By integrating these components, MDIP enables the development of MDIS, an intelligent and automated system capable of detecting misinformation, identifying its themes, and delivering refutations to combat its impact on public health. The overall architecture of the proposed framework is illustrated in Figure 1. Figure 1A outlines the 4 stages of the MDIP: supervised detection of misinformation, topic modeling, generation of interpretable topic descriptions, and theme-based refutation. Figure 1B presents the end-to-end workflow of the MDIS, which processes new text inputs to produce a misinformation classification, assign the text to a thematic category, and generate a matched refutation. Finally, Figure 1C provides an example of the user-facing output, demonstrating how the system delivers both a misinformation warning and a concise, contextually relevant refutation.

Misinformation detection in text documents has become a critical area of research due to the growing prevalence of misleading or false information online. To address this challenge, we use classifiers based on LLMs. These LLMs are trained to categorize text into 2 classes: misinformation and nonmisinformation, as shown in the first part of Figure 1A.

Our classifier was trained using 2 complementary datasets, each providing diverse linguistic characteristics to enhance performance in detecting misinformation. The first dataset, the AAAI 2021 Competition Dataset [49], consists of misinformation sourced from social media platforms such as Facebook and X (formerly known as Twitter). This dataset reflects the informal, conversational style of social media, characterized by casual tone, nonstandard grammar, and the use of slang. The second dataset, COVID_19FNIR [50], includes misinformation presented in formal, structured language, offering a stark contrast to the informal nature of the first dataset. By incorporating these 2 datasets, we trained 3 different LLMs to detect misinformation effectively across a wide spectrum of communication styles. The blend of informal and formal language enabled the model to better generalize, achieving improved accuracy and robustness in identifying misinformation, whether generated by humans or artificial intelligence (AI).
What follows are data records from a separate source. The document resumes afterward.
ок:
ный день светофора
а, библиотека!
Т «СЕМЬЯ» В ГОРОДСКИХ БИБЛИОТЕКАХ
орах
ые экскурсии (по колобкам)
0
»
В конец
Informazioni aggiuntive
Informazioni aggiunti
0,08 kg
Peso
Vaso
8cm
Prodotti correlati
Traditionally, researchers collect human-written data from social media platforms such as Twitter and Facebook, label them as misinformation or nonmisinformation, and then train a deep neural network to classify such documents [35,36,51,52]. However, recent studies have demonstrated that deep neural networks trained exclusively on human-written datasets exhibit weaker accuracy in detecting AI-generated misinformation compared with human-written misinformation. This discrepancy arises because AI-generated misinformation often adopts formal language styles similar to accurate information shared by credible sources such as the WHO and the Centers for Disease Control and Prevention (CDC) on official social media accounts [33,34].

In this research, by combining a dataset with formal language and another with informal language (enriching the dataset with different language types and more misinformation), we demonstrate that LLMs achieve reasonable accuracy in detecting AI-generated misinformation. This approach ensures better generalization and robustness, bridging the gap in identifying misinformation across diverse linguistic styles.
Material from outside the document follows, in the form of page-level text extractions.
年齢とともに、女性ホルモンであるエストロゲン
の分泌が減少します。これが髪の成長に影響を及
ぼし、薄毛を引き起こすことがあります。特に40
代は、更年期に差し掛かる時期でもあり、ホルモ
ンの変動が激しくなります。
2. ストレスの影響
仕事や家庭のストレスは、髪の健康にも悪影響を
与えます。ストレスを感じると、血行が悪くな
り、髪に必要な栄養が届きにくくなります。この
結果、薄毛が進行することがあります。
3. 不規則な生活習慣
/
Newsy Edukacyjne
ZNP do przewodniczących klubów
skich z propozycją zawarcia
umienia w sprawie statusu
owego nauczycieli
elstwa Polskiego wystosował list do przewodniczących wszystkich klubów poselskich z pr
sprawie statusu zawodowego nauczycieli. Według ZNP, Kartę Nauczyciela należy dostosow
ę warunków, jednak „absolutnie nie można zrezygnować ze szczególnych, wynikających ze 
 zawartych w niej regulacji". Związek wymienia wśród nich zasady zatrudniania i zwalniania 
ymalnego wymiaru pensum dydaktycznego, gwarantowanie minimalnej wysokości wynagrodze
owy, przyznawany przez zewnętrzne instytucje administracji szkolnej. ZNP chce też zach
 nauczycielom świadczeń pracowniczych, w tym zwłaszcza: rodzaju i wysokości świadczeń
As outlined in the second section of Figure 1A, our approach involves 3 key steps. First, we collect misinformation data. Next, we select and compare topic modeling algorithms based on specific features and metrics to identify the most effective model. Finally, we design an algorithm that assigns topics to new or unclassified documents.

To identify misinformation topics, we used one of the largest datasets of verified COVID-19 claims, the IFCN dataset, which has been extensively used in related research [41,53,54]. We applied 3 topic modeling algorithms—Latent Dirichlet Allocation (LDA) [55], Top2Vec [56,57], and BERTopic [57,58]—to analyze this dataset.

To evaluate and compare the performance of these algorithms, we selected 3 metrics: Coherence Value (CV) [59], Normalized Pointwise Mutual Information (NPMI) [59], and Inverse Rank-Biased Overlap (IRBO) [60]. CV and NPMI measure the coherence of the topics, ensuring that they are logically consistent, being human interpretable, and meaningful. IRBO, on the other hand, evaluates the diversity of the topics generated by the model, which is crucial for ensuring broad coverage of the dataset’s content. Since our focus is on misinformation within health-related social media data, coherence and diversity are particularly important to ensure that topics are both interpretable and representative.

After selecting the best-performing topic model, we developed an algorithm to address the issue of unclassified documents. This algorithm assigns topics to new or previously unassigned documents, ensuring comprehensive topic coverage and improved usability of the model for real-world applications.

Topic modeling algorithms typically produce word-level representations for each topic. While these representations provide insight into the most relevant words associated with a topic, they often lack the semantic depth necessary to precisely identify the specific topic within a document. This limitation arises because word-level outputs fail to capture the context and relationships between words that define the overarching theme of a topic [51].

Recent advancements in LLMs have demonstrated their ability to generate high-quality, contextually relevant outputs with minimal or zero additional training by designing carefully crafted inputs—referred to as prompt engineering [61]. Leveraging this capability, we address the limitations of word-level representations by using prompt engineering techniques to generate sentence-level representations for each topic. These sentence-level representations capture the context and essence of the topic, enabling a more accurate and interpretable understanding of the document content.

Subsequently, these sentence-level representations are used to identify and articulate the overarching themes of the topics, also at the sentence level. This approach provides a more comprehensive view of the thematic structure within the document corpus. Finally, recognizing that all documents within the dataset share a common underlying reason for being classified as misinformation, we develop a tailored response list for each topic theme. The third section of Figure 1A illustrates these 3 steps.

In the final step of our proposed method, as illustrated in the final part of Figure 1A, we identify the overarching theme of misinformation and provide a corresponding response from a preconstructed response list. This response list is developed in the preceding step based on the identified themes.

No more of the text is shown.